§ Task goal: Give back all of the data, word for word.

§ Materials provided:
# # # # #

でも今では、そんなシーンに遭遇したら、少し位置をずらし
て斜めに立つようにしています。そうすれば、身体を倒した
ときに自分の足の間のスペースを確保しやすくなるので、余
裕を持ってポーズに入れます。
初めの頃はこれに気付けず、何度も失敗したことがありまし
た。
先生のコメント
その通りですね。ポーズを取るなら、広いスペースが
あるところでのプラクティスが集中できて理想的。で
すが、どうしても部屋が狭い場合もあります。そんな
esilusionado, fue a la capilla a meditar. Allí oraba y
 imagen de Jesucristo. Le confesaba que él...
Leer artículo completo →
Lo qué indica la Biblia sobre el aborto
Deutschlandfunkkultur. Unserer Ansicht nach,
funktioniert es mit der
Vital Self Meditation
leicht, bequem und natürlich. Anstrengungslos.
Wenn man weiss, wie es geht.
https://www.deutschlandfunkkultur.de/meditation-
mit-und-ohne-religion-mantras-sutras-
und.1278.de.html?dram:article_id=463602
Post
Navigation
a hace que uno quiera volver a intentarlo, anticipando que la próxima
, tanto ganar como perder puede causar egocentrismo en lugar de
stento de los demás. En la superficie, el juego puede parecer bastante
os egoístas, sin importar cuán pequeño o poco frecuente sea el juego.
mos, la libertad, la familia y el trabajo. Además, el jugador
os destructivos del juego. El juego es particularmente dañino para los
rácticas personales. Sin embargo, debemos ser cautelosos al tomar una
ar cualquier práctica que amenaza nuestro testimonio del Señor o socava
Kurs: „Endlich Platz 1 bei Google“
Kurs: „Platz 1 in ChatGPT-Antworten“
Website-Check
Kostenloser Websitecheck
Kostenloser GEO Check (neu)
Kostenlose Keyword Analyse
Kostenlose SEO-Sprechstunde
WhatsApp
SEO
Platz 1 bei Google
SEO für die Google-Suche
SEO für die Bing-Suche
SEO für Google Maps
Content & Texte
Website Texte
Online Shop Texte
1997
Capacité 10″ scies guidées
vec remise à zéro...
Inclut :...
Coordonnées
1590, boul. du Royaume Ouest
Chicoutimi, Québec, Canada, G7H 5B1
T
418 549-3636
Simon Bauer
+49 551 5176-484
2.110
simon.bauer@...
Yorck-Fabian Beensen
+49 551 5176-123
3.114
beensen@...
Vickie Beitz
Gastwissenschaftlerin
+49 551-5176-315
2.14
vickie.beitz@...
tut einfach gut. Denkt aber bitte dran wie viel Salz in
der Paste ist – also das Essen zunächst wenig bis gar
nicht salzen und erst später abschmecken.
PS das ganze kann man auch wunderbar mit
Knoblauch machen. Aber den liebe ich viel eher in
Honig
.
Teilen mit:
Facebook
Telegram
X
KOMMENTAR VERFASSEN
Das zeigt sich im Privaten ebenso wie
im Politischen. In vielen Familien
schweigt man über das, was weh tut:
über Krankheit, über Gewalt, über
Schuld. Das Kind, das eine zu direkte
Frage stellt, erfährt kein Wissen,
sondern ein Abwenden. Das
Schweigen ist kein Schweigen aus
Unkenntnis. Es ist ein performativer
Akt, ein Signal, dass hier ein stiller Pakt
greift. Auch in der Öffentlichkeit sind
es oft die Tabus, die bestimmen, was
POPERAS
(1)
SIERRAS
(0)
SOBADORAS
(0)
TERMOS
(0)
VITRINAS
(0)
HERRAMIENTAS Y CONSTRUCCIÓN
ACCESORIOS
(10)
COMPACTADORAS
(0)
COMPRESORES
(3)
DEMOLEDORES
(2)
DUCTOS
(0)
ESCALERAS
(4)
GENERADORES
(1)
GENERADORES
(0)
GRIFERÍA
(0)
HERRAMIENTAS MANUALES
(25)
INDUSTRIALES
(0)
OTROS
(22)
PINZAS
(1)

# # # # #

§ Answer area:
でも今では、そんなシーンに遭遇したら、少し位置をずらし
て斜めに立つようにしています。そうすれば、身体を倒した
ときに自分の足の間のスペースを確保しやすくなるので、余
裕を持ってポーズに入れます。
初めの頃はこれに気付けず、何度も失敗したことがありまし
た。
先生のコメント
その通りですね。ポーズを取るなら、広いスペースが
あるところでのプラクティスが集中できて理想的。で
すが、どうしても部屋が狭い場合もあります。そんな
esilusionado, fue a la capilla a meditar. Allí oraba y
 imagen de Jesucristo. Le confesaba que él...
Leer artículo completo →
Lo qué indica la Biblia sobre el aborto
Deutschlandfunkkultur. Unserer Ansicht nach,
funktioniert es mit der
Vital Self Meditation
leicht, bequem und natürlich. Anstrengungslos.
Wenn man weiss, wie es geht.
https://www.deutschlandfunkkultur.de/meditation-
mit-und-ohne-religion-mantras-sutras-
und.1278.de.html?dram:article_id=463602
Post
Navigation
a hace que uno quiera volver a intentarlo, anticipando que la próxima
, tanto ganar como perder puede causar egocentrismo en lugar de
stento de los demás. En la superficie, el juego puede parecer bastante
os egoístas, sin importar cuán pequeño o poco frecuente sea el juego.
mos, la libertad, la familia y el trabajo. Además, el jugador
os destructivos del juego. El juego es particularmente dañino para los
rácticas personales. Sin embargo, debemos ser cautelosos al tomar una
ar cualquier práctica que amenaza nuestro testimonio del Señor o socava
Kurs: „Endlich Platz 1 bei Google“
Kurs: „Platz 1 in ChatGPT-Antworten“
Website-Check
Kostenloser Websitecheck
Kostenloser GEO Check (neu)
Kostenlose Keyword Analyse
Kostenlose SEO-Sprechstunde
WhatsApp
SEO
Platz 1 bei Google
SEO für die Google-Suche
SEO für die Bing-Suche
SEO für Google Maps
Content & Texte
Website Texte
Online Shop Texte
1997
Capacité 10″ scies guidées
vec remise à zéro...
Inclut :...
Coordonnées
1590, boul. du Royaume Ouest
Chicoutimi, Québec, Canada, G7H 5B1
T
418 549-3636
Simon Bauer
+49 551 5176-484
2.110
simon.bauer@...
Yorck-Fabian Beensen
+49 551 5176-123
3.114
beensen@...
Vickie Beitz
Gastwissenschaftlerin
+49 551-5176-315
2.14
vickie.beitz@...
tut einfach gut. Denkt aber bitte dran wie viel Salz in
der Paste ist – also das Essen zunächst wenig bis gar
nicht salzen und erst später abschmecken.
PS das ganze kann man auch wunderbar mit
Knoblauch machen. Aber den liebe ich viel eher in
Honig
.
Teilen mit:
Facebook
Telegram
X
KOMMENTAR VERFASSEN
Das zeigt sich im Privaten ebenso wie
im Politischen. In vielen Familien
schweigt man über das, was weh tut:
über Krankheit, über Gewalt, über
Schuld. Das Kind, das eine zu direkte
Frage stellt, erfährt kein Wissen,
sondern ein Abwenden. Das
Schweigen ist kein Schweigen aus
Unkenntnis. Es ist ein performativer
Akt, ein Signal, dass hier ein stiller Pakt
greift. Auch in der Öffentlichkeit sind
es oft die Tabus, die bestimmen, was
POPERAS
(1)
SIERRAS
(0)
SOBADORAS
(0)
TERMOS
(0)
VITRINAS
(0)
HERRAMIENTAS Y CONSTRUCCIÓN
ACCESORIOS
(10)
COMPACTADORAS
(0)
COMPRESORES
(3)
DEMOLEDORES
(2)
DUCTOS
(0)
ESCALERAS
(4)
GENERADORES
(1)
GENERADORES
(0)
GRIFERÍA
(0)
HERRAMIENTAS MANUALES
(25)
INDUSTRIALES
(0)
OTROS
(22)
PINZAS
(1)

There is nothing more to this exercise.